A peculiar histological characteristic of some TNBCs is the medullary pattern, previously denominated medullary carcinoma, atypical medullary carcinoma, or carcinoma with medullary features. This pattern presents a well-circumscribed contour, pushing border, high histological grade, geographic-type necrosis, and prominent stromal TILs (2). Tumors with these characteristics belong to basal-like carcinomas with immune-activated molecular subtypes (IM, BLIA) (9, 24, 33, 34). Although the medullary pattern is classically associated with BRCA1 mutations (2), it is possible that not only germline mutations but also sporadic BRCA mutations or mutations in other genes involved in DNA repair defects can contribute to immune activation and, consequently, the IM phenotype (35).

Both TNBC and HER2-positive carcinomas can exhibit apocrine differentiation, which is generally characterized by being estrogen receptor-negative and androgen-receptor (AR)-positive (2). Apocrine TNBCs, compared to other TNBC subtypes, are correlated with older age and present as smaller tumors with a lower grade, leading to a better prognosis (36). They correspond to the LAR subtype and 70% of TNBC with low Ki-67 proliferation (37).

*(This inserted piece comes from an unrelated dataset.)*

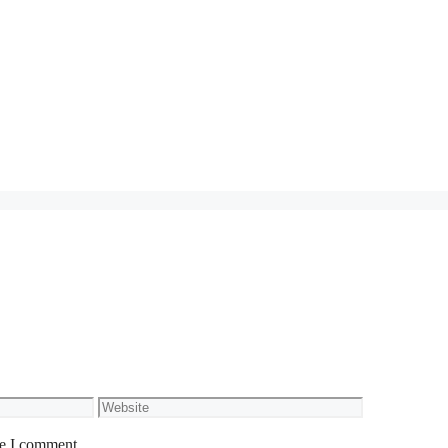
Website
me I comment.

Invasive lobular carcinomas (ILC) are rarely triple-negative. Analysis of 171,881 patients from the SEER database revealed that among 144,651 cases of NST, 16,433 cases of ILC, and 10,797 cases of mixed ductal and lobular, only 1.1% of ILC cases were classified as TNBC compared to 12.5% of ductal cases (38). Besides, the characteristics of triple-negative (TN) lobular and ductal breast cancer are different. Patients with ILC are older (71.7 y vs. 59.2 y), and tumors are more often AR-positive (94.7% vs. 50%), LAR subtype (39.3% vs. 17.1%), and have a lower Ki-67 index (17% vs. 39%) (39). Concerning molecular subtypes, triple-negatives ILC are more often luminal A (42.9% vs. 5.7%) and HER2 (39.3% vs. 17.1%) and less often basal-like (10.7% vs. 62.9%) (39). Besides the increased AR signaling, they frequently present alterations in the PI3K network, ERBB2, and estrogen-related receptor alpha (ESRRA) gene encoding, possibly implicated in significant predictive differences, particularly from ILC estrogen receptor-positive. Of note, the prognosis did not differ between ductal and triple-negative lobular carcinoma but was worse than non-triple-negative ILC (39).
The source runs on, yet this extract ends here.